Page MenuHomeFreeBSD

nvme: Fix race condition in nvme_qpair_process_completions
AbandonedPublic

Authored by jrtc27 on Jul 2 2021, 4:41 AM.
Tags
None
Referenced Files
Unknown Object (File)
Feb 14 2024, 1:08 PM
Unknown Object (File)
Dec 20 2023, 5:28 AM
Unknown Object (File)
Nov 2 2023, 4:25 AM
Unknown Object (File)
Aug 14 2023, 4:36 PM
Unknown Object (File)
Aug 14 2023, 3:47 AM
Unknown Object (File)
May 24 2023, 1:18 AM
Subscribers

Details

Reviewers
imp
kib
Summary

Under heavy load it is sometimes possible to hit the following panic (in
this case, on SiFive's HiFive Unmatched):

nvme0: cpl does not map to outstanding cmd
cdw0:00000000 sqhd:00fd sqid:0001 cid:0076 p:0 sc:00 sct:0 m:0 dnr:0
panic: received completion for unknown cmd

This can happen if the completion's cid is read from memory before the
completion's status, as that cid read could race with the device
updating status to the current phase. Thus we must call bus_dmamap_sync
again after checking the status and before reading any other fields in
order to ensure we have acquire-like semantics.

Note that the panic message is particularly confusing.

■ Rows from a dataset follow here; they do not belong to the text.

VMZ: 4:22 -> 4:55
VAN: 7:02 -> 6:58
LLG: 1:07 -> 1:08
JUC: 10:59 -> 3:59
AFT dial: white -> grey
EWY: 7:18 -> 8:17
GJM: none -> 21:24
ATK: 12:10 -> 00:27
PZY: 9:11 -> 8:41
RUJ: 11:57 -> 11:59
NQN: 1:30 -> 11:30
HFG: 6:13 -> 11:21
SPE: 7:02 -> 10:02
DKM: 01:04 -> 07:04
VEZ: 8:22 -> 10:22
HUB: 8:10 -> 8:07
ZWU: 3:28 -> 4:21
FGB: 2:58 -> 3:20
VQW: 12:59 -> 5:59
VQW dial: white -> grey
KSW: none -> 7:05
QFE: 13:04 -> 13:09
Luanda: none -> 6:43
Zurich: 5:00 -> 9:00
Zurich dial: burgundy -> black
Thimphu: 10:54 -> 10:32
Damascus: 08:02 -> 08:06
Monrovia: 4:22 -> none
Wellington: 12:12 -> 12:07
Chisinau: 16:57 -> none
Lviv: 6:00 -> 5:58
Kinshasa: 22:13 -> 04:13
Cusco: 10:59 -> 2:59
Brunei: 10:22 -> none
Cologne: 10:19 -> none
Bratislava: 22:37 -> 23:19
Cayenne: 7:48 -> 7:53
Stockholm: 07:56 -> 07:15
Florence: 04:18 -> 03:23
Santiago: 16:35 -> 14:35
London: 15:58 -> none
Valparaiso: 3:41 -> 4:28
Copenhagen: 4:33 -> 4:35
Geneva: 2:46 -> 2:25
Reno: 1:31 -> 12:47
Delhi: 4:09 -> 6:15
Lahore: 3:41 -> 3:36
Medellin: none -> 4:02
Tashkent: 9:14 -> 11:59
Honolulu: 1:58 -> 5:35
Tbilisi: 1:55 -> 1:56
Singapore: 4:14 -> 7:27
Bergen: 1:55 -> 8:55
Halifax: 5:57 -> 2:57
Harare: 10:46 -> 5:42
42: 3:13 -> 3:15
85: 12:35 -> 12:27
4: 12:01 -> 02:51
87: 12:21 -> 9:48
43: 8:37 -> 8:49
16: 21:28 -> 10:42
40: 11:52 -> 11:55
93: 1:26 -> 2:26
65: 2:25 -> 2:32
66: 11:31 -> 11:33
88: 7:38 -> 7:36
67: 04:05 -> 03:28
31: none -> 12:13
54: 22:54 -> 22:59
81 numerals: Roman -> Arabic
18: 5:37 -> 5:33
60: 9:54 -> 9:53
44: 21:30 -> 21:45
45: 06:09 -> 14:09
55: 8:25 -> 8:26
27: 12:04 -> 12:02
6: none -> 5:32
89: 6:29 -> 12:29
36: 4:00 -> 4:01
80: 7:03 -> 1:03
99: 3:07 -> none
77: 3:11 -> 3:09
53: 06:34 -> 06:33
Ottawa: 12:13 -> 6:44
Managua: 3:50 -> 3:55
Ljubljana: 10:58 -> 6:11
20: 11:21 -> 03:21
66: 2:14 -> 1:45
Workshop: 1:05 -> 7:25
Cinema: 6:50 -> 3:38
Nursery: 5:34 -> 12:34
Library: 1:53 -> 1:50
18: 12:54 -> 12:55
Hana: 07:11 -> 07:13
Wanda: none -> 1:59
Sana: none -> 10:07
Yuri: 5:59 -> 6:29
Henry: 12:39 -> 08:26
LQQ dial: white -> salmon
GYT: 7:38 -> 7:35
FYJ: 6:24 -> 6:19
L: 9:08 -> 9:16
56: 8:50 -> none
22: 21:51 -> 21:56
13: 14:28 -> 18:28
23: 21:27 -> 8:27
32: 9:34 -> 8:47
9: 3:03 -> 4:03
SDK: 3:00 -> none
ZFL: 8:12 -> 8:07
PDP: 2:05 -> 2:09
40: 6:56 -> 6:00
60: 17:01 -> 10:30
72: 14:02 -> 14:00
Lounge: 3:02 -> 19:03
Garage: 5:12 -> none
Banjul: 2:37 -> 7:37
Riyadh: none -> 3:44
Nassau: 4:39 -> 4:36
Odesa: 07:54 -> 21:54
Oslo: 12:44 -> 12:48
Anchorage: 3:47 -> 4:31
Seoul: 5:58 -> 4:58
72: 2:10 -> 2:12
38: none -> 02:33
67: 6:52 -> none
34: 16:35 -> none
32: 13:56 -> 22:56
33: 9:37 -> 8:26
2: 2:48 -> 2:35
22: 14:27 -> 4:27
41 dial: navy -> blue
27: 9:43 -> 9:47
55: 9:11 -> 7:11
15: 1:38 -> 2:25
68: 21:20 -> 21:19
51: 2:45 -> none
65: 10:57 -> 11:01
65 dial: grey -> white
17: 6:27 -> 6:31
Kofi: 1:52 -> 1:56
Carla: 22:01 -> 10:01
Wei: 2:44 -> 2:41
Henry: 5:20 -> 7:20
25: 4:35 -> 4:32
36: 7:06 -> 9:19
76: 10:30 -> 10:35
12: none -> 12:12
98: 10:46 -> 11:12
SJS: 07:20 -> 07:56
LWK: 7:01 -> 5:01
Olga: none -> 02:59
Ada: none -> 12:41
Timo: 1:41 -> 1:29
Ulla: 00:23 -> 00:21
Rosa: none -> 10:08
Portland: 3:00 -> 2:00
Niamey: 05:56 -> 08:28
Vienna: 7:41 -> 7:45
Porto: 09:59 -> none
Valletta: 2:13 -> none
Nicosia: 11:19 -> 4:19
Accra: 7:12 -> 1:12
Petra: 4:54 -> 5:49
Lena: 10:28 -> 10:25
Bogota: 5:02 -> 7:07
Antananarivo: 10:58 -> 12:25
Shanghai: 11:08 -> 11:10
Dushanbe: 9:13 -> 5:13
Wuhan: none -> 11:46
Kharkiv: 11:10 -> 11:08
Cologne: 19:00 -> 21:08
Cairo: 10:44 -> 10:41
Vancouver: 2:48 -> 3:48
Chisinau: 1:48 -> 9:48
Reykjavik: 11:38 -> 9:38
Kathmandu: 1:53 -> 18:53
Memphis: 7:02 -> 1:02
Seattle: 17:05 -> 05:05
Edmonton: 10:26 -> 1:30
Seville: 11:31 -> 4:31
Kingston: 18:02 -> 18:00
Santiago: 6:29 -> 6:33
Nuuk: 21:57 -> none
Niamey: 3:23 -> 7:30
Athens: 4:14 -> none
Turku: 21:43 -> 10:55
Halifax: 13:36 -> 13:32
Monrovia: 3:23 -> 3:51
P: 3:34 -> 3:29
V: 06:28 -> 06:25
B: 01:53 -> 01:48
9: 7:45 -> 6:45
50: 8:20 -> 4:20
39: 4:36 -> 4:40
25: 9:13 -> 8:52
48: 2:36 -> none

The call to
nvme_dump_completion currently passes a pointer to the real in-memory
completion (rather than our local endian-converted copy) and so, in the
case of this race, actually prints out the consistent cid, not the stale
cid that was used to get the tracker.

Diff Detail

Repository
rS FreeBSD src repository - subversion
Lint
Lint Passed
Unit
No Test Coverage
Build Status
Buildable 40227
Build 37116: arc lint + arc unit

Event Timeline

jrtc27 requested review of this revision.Jul 2 2021, 4:41 AM
sys/dev/nvme/nvme_qpair.c
602

Why wouldn't it suffice to do the sync before the first read?

sys/dev/nvme/nvme_qpair.c
586

This code seems to assume a copy from low address to high address. The phase in the

602

Oh, the race here is the device overtaking the host in updating the memory.

So host reads the old record for a few bytes. The device starts to update the record and writes the status before the host reads it. The host sees the new status in the right phase and bogusly uses the old values. This code ensures that won't happen.

Why does this happen on riscv but not x86?

sys/dev/nvme/nvme_qpair.c
602

There are two cases:

  1. If you bounce, then the sync is not guaranteed to see a consistent snapshot of data (though in practice, due to the alignment of the data, an optimised memcpy will do word-by-word copies and thus you'll at least get cid+status consistent on 32-bit architectures, and sqhd+sqid+cid+status consistent on 64-bit architectures, as they for naturally aligned machine words). This is not the normal case (and there are other issues currently with bouncing, ignoring speed).
  1. If you don't bounce, which is what happens in practice everywhere for NVMe (going fast is kinda the point), the sync is just a fence, but that does nothing to enforce the order in which you read the fields of the entry itself. A sync before the first read, which we do way above the loop, ensures you see the entries in the queue that triggered this interrupt, but because we loop (or, given the nature of interrupts, this could be spurious, or delayed and we already processed the entries that caused it, so it'd still be possible without the loop, just rarer) we could see new entries in the completion queue that were written after that sync.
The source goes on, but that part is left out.